Sen. Westwood has a valid concern, but I doubt 30 minutes of daily exercise is really going to take away from a child’s normal studies. Plus, daily exercise is great for keeping the mind active and alert, which should only heighten a child’s learning capabilities.

Bringing back an old abs favorite

After sifting through a magazine about a month ago, I came across an abdominal exercise that I hadn’t done for awhile: the hanging leg raise.

For about three weeks now, I’ve done the hanging leg raise at the end of my workouts, every few days. It has done wonders for me, not only targeting my lower abs, but also working my entire midsection. A bonus is that it has also helped me with my grip, which is obviously used in other exercises.

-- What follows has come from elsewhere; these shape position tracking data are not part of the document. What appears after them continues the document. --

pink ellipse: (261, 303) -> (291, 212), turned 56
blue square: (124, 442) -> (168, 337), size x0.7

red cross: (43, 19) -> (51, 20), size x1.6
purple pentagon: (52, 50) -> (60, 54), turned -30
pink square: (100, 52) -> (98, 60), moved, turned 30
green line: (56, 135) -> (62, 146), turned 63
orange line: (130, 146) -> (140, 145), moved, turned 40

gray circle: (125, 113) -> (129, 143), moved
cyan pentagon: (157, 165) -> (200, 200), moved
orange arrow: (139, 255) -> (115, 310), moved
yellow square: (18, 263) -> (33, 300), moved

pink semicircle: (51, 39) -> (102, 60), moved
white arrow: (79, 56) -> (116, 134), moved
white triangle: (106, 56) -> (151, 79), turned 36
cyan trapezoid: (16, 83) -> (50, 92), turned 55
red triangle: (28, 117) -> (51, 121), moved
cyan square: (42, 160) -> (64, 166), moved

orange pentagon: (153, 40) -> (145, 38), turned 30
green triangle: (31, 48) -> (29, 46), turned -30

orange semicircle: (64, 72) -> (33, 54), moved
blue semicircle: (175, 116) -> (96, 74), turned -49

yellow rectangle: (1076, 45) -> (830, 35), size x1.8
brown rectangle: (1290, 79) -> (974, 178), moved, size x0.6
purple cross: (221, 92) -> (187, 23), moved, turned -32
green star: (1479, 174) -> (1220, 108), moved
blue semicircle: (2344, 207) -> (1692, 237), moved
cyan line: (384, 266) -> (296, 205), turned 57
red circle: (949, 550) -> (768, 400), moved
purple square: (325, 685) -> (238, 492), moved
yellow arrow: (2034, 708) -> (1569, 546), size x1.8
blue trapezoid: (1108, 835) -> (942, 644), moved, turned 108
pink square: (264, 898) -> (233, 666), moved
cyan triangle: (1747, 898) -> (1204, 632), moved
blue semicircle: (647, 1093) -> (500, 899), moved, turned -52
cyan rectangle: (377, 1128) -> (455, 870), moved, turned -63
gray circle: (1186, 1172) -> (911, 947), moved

While this exercise is great for strengthen your midsection, don’t forget that abs aren’t made in the gym; they’re made in the kitchen. Like Mike Furci always says: Working your abs is not the key to attaining abs.

Get on your feet!

Think about how many weight lifting exercises we do sitting or lying down. Just to name a few, there is the flat bench press, incline bench press, military press, lateral raises, bicep curls, triceps extensions and lat pull downs.

I’ve read several publications that recommend standing up for as many exercises as you can. The more we sit down, the more likely we are to weaken our backs and abs. Also, if we don’t develop the core strength, we’re more likely to suffer an injury too. I’ve read that this especially works for hardgainers, because it forces you to work more muscle groups at one time.

Now granted, there are some exercises – like the bench press for example – that standing up is just not an option. However, the more times we get up on our feet while working out, the more likely we are to build core strength and overall balance.